Он медленно садится и щурится, поворачиваясь к окну. Чонхо все еще спит, лежа к нему спиной. Мингю хочется засмеяться, но получается только какой-то хрип: если спит Чонхо, значит, все действительно плохо. Он максимально тихо слезает с кровати и, пару раз качнувшись, подходит к рюкзаку. Достает из него свой старый телефон и зарядку, садится на пол, опершись спиной о кровать. Ждет.
Как только телефон включается, Мингю мгновенно заходит в галерею. Находит ту папку с фотографиями, в которую не заходил с тех самых пор, когда в последний раз был в больнице, где бабушка провела свои последние месяцы. Открывает, листает. Находит нужную фотографию – одну-единственную. Выдыхает так громко, что Чонхо позади начинает ворочаться.

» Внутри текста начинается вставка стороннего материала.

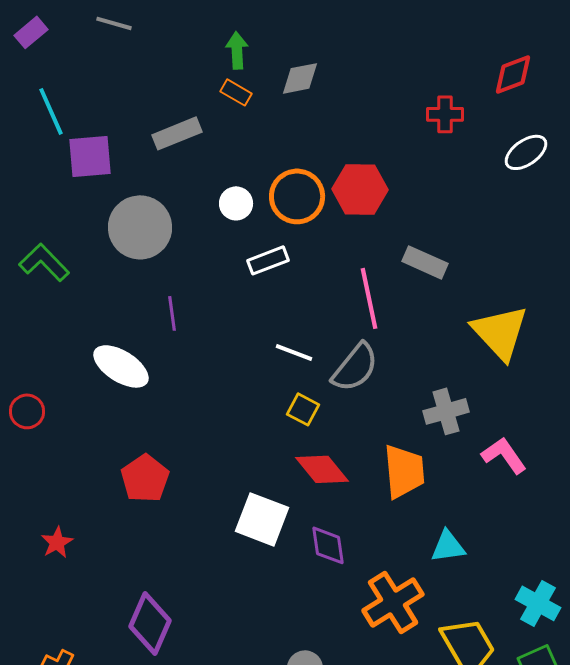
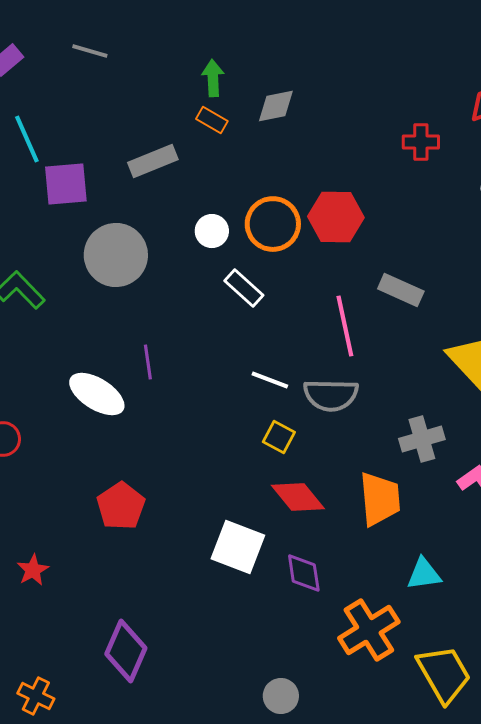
white rectangle: (268, 260) -> (244, 288), turned 63
purple line: (172, 313) -> (148, 362), moved
gray semicircle: (355, 367) -> (331, 395), turned 52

Фото сделано не им. Он – сидит позади койки, на которой лежит его бабушка. У нее усталое бледное лицо, но она все равно улыбается, крепко держа его за руку. Мингю смотрит в камеру с недовольным видом, но по фото заметно, что он не испытывает раздражения или злости, потому что уголки его губ приподняты.
Ближе всех к объективу девушка с длинными черными волосами. Она сидит по другую сторону койки, держит телефон в вытянутой руке и улыбается так широко, что глаз почти не видно. А Мингю кажется, что он все еще слышит ее смех.
Он наклоняется, приближает фотографию в том месте, где на чужом белом халате висит бейджик. Видит имя и слабо улыбается, запрокидывая голову назад, на кровать. Смотрит в потолок.
Мингю не послушал ее. Он сел на склон и поехал вниз, собирая задницей все кочки, которые даже не чувствовал толком, если честно. Он ехал молча и без свиста даже, без интереса смотря вниз с мыслью: а где же там это ваше хваленое дно. Но его нет, дна этого. Он едет до сих пор – потому что его попросту нет.
Мингю не послушал ее и жалеет об этом: сейчас, сидя на полу и подпирая спиной кровать; сейчас, сжимая в руках свой старый телефон, который не утратил лишь одну функцию: показывать цветные пятна его памяти; сейчас, глубоко дыша и чувствуя запах миндаля, когда его спины касается чужая теплая ладонь.
Она была права. Он жалеет. Потому что его жизнь – не мусор. До тех пор, пока кто-то в нем нуждается.